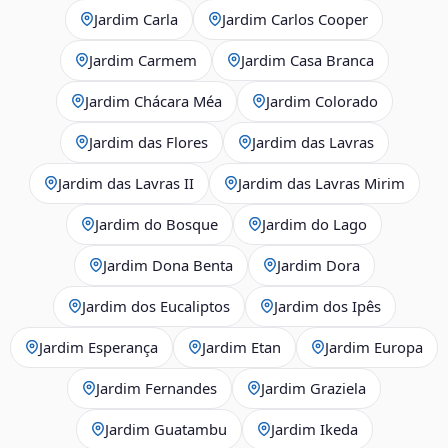
Jardim Carla
Jardim Carlos Cooper
Jardim Carmem
Jardim Casa Branca
Jardim Chácara Méa
Jardim Colorado
Jardim das Flores
Jardim das Lavras
Jardim das Lavras II
Jardim das Lavras Mirim
Jardim do Bosque
Jardim do Lago
Jardim Dona Benta
Jardim Dora
Jardim dos Eucaliptos
Jardim dos Ipês
Jardim Esperança
Jardim Etan
Jardim Europa
Jardim Fernandes
Jardim Graziela
Jardim Guatambu
Jardim Ikeda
^^^^^^^^^^^^^^^^
» **What to work on**: Your task is to return, exactly and on their own, the lines from the one containing "Jardim das Lavras II" through the last line of the listing.

» **Your solution**:
Jardim das Lavras II
Jardim das Lavras Mirim
Jardim do Bosque
Jardim do Lago
Jardim Dona Benta
Jardim Dora
Jardim dos Eucaliptos
Jardim dos Ipês
Jardim Esperança
Jardim Etan
Jardim Europa
Jardim Fernandes
Jardim Graziela
Jardim Guatambu
Jardim Ikeda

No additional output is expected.